I get annoyed when people assume I hate Sydney because I want to leave. Why would I want to abandon such a great lifestyle to return to noisy, expensive, economically unstable city they ask? I still think Sydney is a great place to live and fulfills a purpose with it's sun-drenched, hedonistic, carefree lifestyle which the city's inhabitants relish daily. This city has given me a tremendous amount and shown me I'm capable of achieving anything, that spontaneity has it's own unique rewards. You can get drunk on culture in London and thrive off the buzz of New York and a few years ago too much of this 'city life' became overwhelming but I now sorely miss this, I really do.

So, next steps? Well, they're partly out of my control. The one thing I'm sure of is that I have to move on.

Sunday, June 20, 2010

Going Home...

At the end of "The Lion, The Witch and the Wardrobe" the Pevensie children grow up to be great Kings and Queens after their adventures with Aslan, only to find themselves back in the real world after stumbling across the old lamp post that once brought them to the magical land of Narnia. Even though they have lived a lifetime, nothing has changed since Lucy first stepped through the wardrobe. Australia it seems is my Narnia. I've done a million and one things, grown personally and then some but back in London things haven't changed. I almost felt as though I was bragging unnecessarily when I told friends what I was doing with my life now, as if I was Edmund describing to a row of confused faces, how I slayed a White Witch and befriended a talking Lion.

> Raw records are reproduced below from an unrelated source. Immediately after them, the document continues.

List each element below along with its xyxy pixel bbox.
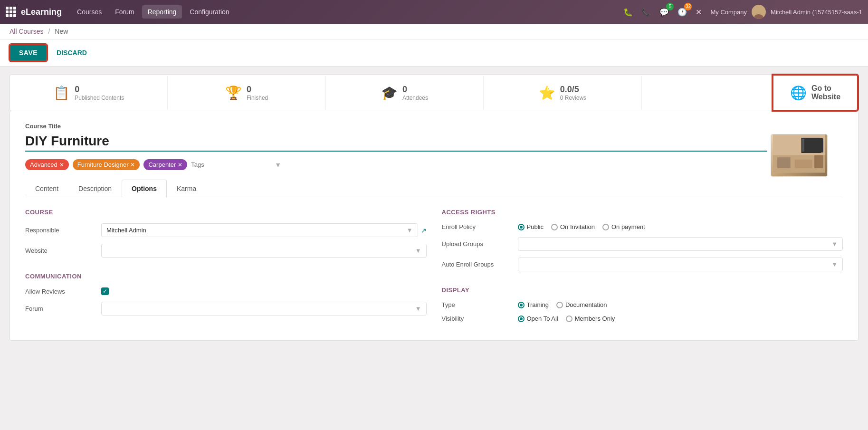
attendees-count: 0 [402,85,428,95]
finished-icon: 🏆 [225,85,242,101]
breadcrumb-separator: / [48,28,50,35]
forum-row: Forum ▼ [25,302,427,315]
breadcrumb-parent[interactable]: All Courses [10,28,44,35]
website-label: Website [25,247,101,254]
visibility-row: Visibility Open To All Members Only [442,315,843,322]
course-section-title: Course [25,209,427,216]
menu-courses[interactable]: Courses [71,5,107,19]
responsible-link-icon[interactable]: ↗ [421,227,427,234]
stat-published[interactable]: 📋 0 Published Contents [10,76,168,110]
website-row: Website ▼ [25,244,427,258]
visibility-membersonly-radio[interactable] [566,315,572,322]
type-row: Type Training Documentation [442,301,843,308]
stat-reviews[interactable]: ⭐ 0.0/5 0 Reviews [484,76,641,110]
course-section: Course Responsible Mitchell Admin ▼ ↗ [25,209,427,329]
close-icon[interactable]: ✕ [694,6,704,19]
responsible-label: Responsible [25,227,101,234]
upload-groups-select[interactable]: ▼ [518,237,843,251]
enroll-invitation-radio[interactable] [551,224,558,230]
tag-advanced-remove[interactable]: ✕ [59,162,64,168]
clock-icon-wrap[interactable]: 🕐32 [676,6,689,19]
responsible-row: Responsible Mitchell Admin ▼ ↗ [25,223,427,237]
forum-caret: ▼ [415,305,421,312]
enroll-payment-radio[interactable] [602,224,609,230]
visibility-label: Visibility [442,315,518,322]
tab-karma[interactable]: Karma [167,180,206,197]
menu-reporting[interactable]: Reporting [142,5,182,19]
allow-reviews-label: Allow Reviews [25,288,101,295]
clock-badge: 32 [684,3,692,10]
tag-carpenter: Carpenter ✕ [143,159,187,170]
course-title-label: Course Title [25,123,843,130]
goto-label: Go to Website [811,84,840,101]
course-title-input[interactable] [25,132,767,152]
responsible-caret: ▼ [407,227,413,234]
user-name: Mitchell Admin (15745157-saas-1 [771,9,862,16]
tags-dropdown-icon[interactable]: ▼ [275,161,281,169]
responsible-select[interactable]: Mitchell Admin ▼ [101,223,418,237]
published-label: Published Contents [75,95,124,101]
tabs: Content Description Options Karma [25,180,843,197]
globe-icon: 🌐 [790,85,807,101]
forum-select[interactable]: ▼ [101,302,427,315]
menu-forum[interactable]: Forum [109,5,140,19]
stat-attendees[interactable]: 🎓 0 Attendees [326,76,484,110]
chat-badge: 5 [666,3,674,10]
display-section-title: Display [442,287,843,294]
svg-rect-4 [801,138,821,153]
allow-reviews-row: Allow Reviews [25,287,427,295]
menu-configuration[interactable]: Configuration [184,5,235,19]
bug-icon[interactable]: 🐛 [621,6,635,19]
svg-rect-8 [814,155,823,169]
brand: eLearning [6,7,62,17]
tags-input[interactable] [191,161,271,168]
avatar [752,5,766,19]
auto-enroll-select[interactable]: ▼ [518,258,843,271]
tag-furniture-designer-remove[interactable]: ✕ [130,162,135,168]
grid-icon[interactable] [6,7,16,17]
type-documentation-option[interactable]: Documentation [556,301,607,308]
communication-section-title: Communication [25,273,427,280]
enroll-public-option[interactable]: Public [518,223,544,230]
phone-icon[interactable]: 📞 [639,6,653,19]
tab-content[interactable]: Content [25,180,68,197]
svg-point-0 [755,7,762,14]
tab-options[interactable]: Options [122,180,167,197]
course-thumbnail [771,134,828,177]
navbar: eLearning Courses Forum Reporting Config… [0,0,868,24]
tag-carpenter-remove[interactable]: ✕ [178,162,182,168]
allow-reviews-checkbox[interactable] [101,287,109,295]
chat-icon-wrap[interactable]: 💬5 [658,6,671,19]
form-card: Course Title Advanced ✕ Furniture Design… [10,111,858,341]
discard-button[interactable]: DISCARD [55,45,89,60]
attendees-label: Attendees [402,95,428,101]
auto-enroll-groups-row: Auto Enroll Groups ▼ [442,258,843,271]
tags-row: Advanced ✕ Furniture Designer ✕ Carpente… [25,159,843,170]
form-sections: Course Responsible Mitchell Admin ▼ ↗ [25,209,843,329]
enroll-public-radio[interactable] [518,224,525,230]
svg-rect-6 [777,157,791,168]
svg-point-1 [754,14,763,19]
svg-rect-7 [795,160,812,168]
stat-finished[interactable]: 🏆 0 Finished [168,76,325,110]
save-button[interactable]: SAVE [10,44,47,61]
enroll-invitation-option[interactable]: On Invitation [551,223,595,230]
access-rights-section: Access Rights Enroll Policy Public On In… [442,209,843,329]
visibility-opentoall-option[interactable]: Open To All [518,315,558,322]
enroll-payment-option[interactable]: On payment [602,223,645,230]
finished-count: 0 [247,85,268,95]
goto-website-button[interactable]: 🌐 Go to Website [773,75,858,111]
website-caret: ▼ [415,247,421,254]
visibility-opentoall-radio[interactable] [518,315,525,322]
breadcrumb-current: New [55,28,68,35]
type-training-radio[interactable] [518,302,525,308]
type-training-option[interactable]: Training [518,301,549,308]
tab-description[interactable]: Description [68,180,122,197]
website-select[interactable]: ▼ [101,244,427,258]
type-documentation-radio[interactable] [556,302,563,308]
auto-enroll-caret: ▼ [831,261,838,268]
action-bar: SAVE DISCARD [0,39,868,67]
type-label: Type [442,301,518,308]
visibility-membersonly-option[interactable]: Members Only [566,315,615,322]
svg-rect-5 [802,139,820,152]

It's only been two days and I can't quite process how I feel to be back yet, it's been ridiculously familiar but strangely divorced at the same time. Certain elements of my life here have either changed or feel redundant, whether it be my old bedroom or favourite cafe, banter between particular friends and so forth. There's certainly a small amount of personal grieving that comes with the fact nostalgia is the only thing that has kept certain experiences alive.

Thankfully, certain friends have never waivered, their faces beam like giant lighthouses guiding me back safely to what was so great about my life here. These are the people I have longed to spend even just five meager minutes with while I was in Australia. Their news - comforting, their friendship - easy.

So here I am, back in London after two and half years. Right now, and without sounding too new age, I feel as though 'my journey' isn't complete yet. I'm not ready to come home, if I can help it. New York is the definitely the next destination, I just need to secure that opportunity and it will happen. I'm ready for it. If I did have to return to the UK, it wouldn't be so terrible, it would just be harder as I'd have to make a conscious effort to move myself on and not slip back into routine. I've achieved so much since breaking away from my old life, so it would frustrating if I let it take over once more.

Like Edmund and Lucy, I'd like to ensure I have a few more trips back before I have to grow up and settle back home once more.

Thursday, December 31, 2009

This Year I...

... became permanent ... created a laughing buddha ... began looking after Glinda and Elphaba ... moved to the most famous beach in the world ... broke both my hands on a date ... got osteoporosis ... had my mum fly 10,000 miles to nurse me ... caught up with some old friends of Jerry ... hit a top C ... watched John Bucchino tinkle the ivories ... got a lawyer ... had physio ... made friends with Brazil and Adelaide ... saw Patti coming up roses ... chipped a tooth on a creme brulee ... was moved to tears by a singing bipolar grieving mother ... saw old friends in the Big Apple ... celebrated my first Thanksgiving ... experienced 30 mins of New York ice hockey ... hung out at Hollywood star's home in LA ... flew with Jack Bauer ... met a boy.